Cats appreciate that legal drugs are a writer’s muse
Whoever invented caffeine is a god. Now I understand that I should be worshipping no other gods than the Main Man, but come on. There has to be an extra deity out there that not only created this legal high, but decided it could go into coffee, chocolate and Diet Pepsi.
I worship at the altar of the caffeine god and thank the Big Fella for expanding the Holy Trinity into a quartet. Am I going to Hell for this? If so, at least I can boil the water for a triple shot espresso.
Cats are independent and feisty little buggers
So am I. Nowt wrong with that. It gets ‘the things’ done. It helps you to fight through the most messiest of situations. It encourages you to continue writing when you know that every one and his wife, dog (or cat), is at it as well.
Independence can also be isolating and breed arrogance if you’re not careful.
I have been learning from the cat; be autonomous when it suits, usually when writing and culling characters. Then accept help when you need it; mainly when in need of food (see above) or getting out of tight situations (keep reading).
Cats can also be incredibly
Every writer wants to be loved. Now don’t lie to me, fellow scribes, and beg to differ. We are pouring out our heart and imagination on to paper. This renders us vulnerable when we share that with others.

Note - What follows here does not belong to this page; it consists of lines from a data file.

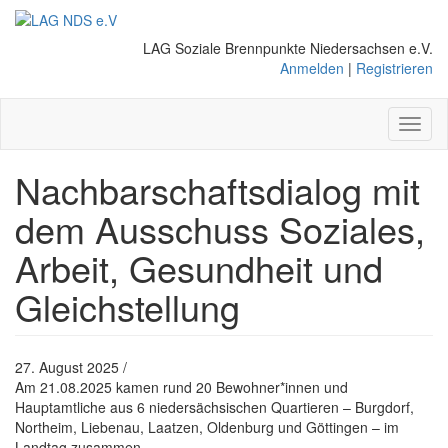
Direkt
zum
LAG Soziale Brennpunkte Niedersachsen e.V.
Inhalt
Anmelden
|
Registrieren
Toggl
naviga
Nachbarschaftsdialog mit
dem Ausschuss Soziales,
Arbeit, Gesundheit und
Gleichstellung
27. August 2025 /
Am 21.08.2025 kamen rund 20 Bewohner*innen und
Hauptamtliche aus 6 niedersächsischen Quartieren – Burgdorf,
Northeim, Liebenau, Laatzen, Oldenburg und Göttingen – im
Landtag zusammen.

Readers, editors and critiquers: we want you to read our work and give the appropriate amount of belly rubs, hopefully accompanied by praise. Failing that, constructive criticism is acceptable.
If you neglect the gentle stroking (does this read as pervy as it sounds in my head?) we will bite. Or cry. Probably both.
Cats sleep like bosses
Bed was the most marvellous invention ever thought up in the whole wide world. I have no time for the ‘sleep when I’m dead’ brigade. Firstly, you’re quoting a Bon Jovi song and deserve a slap for that alone.

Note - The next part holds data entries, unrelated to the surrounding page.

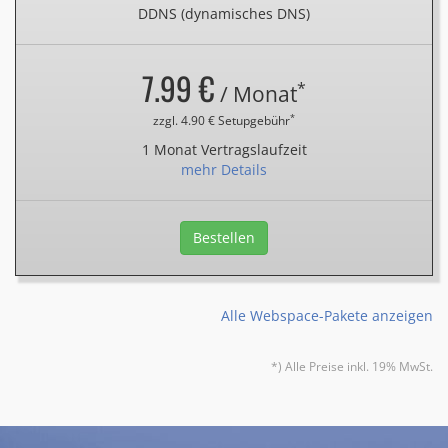
DDNS (dynamisches DNS)
7.99 €
*
/ Monat
*
zzgl. 4.90 € Setupgebühr
1 Monat Vertragslaufzeit
mehr Details
Bestellen
Alle Webspace-Pakete anzeigen
*) Alle Preise inkl. 19% MwSt.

Secondly, you are going to have to sleep at some point in your life, you idiot. Otherwise you will be dead and you’ll miss the after party, through, er, sleeping.
Sleep is my friend. I am kind to my friends. Sleep helps get the writing done the next day.
Cats can get themselves into a variety of awkward and uncomfortable situations
Welcome to my freaking life… Awkwardness and uncomfortable situations dominant most of my writing days.
The ideas don’t come: I am suffocated by a non-functioning brain.
I try to be too clever for my own good with a plot: I spend the rest of the day untangling myself from the mess.
I write about someone I know in far too much realistic, unfavourable detail: I edit the living daylights out of it for fear of destroying the relationship with my
best friend, husband, brother, mum, the person I wrote so honestly about.
Cats do it their way, despite the haters…
I’m not stupid, contrary to what my posts may indicate. I know there are people who think I’m an idiot for starting up this writery business. Idiot? No. Weirdo? Always.
I know that I will probably never make my fame or fortune from it. The husband has been informed never to mess up at work…
I know that writers are often scorned and our endeavours aren’t considered as actual ‘work’. Really? Go and have a go if you think you’re imaginative, skilled, dedicated and strange enough…
All l I can offer in response to the negativity is a big, fat, sarcastic rendition of ‘My Way’, screeched in the form of a scrapping cat, with a message to the haters that this writer has serious ‘cattitude’ *face palms at adding the world’s worst cat pun as a lasting impression that will convince the haters she is truly a shite writer*.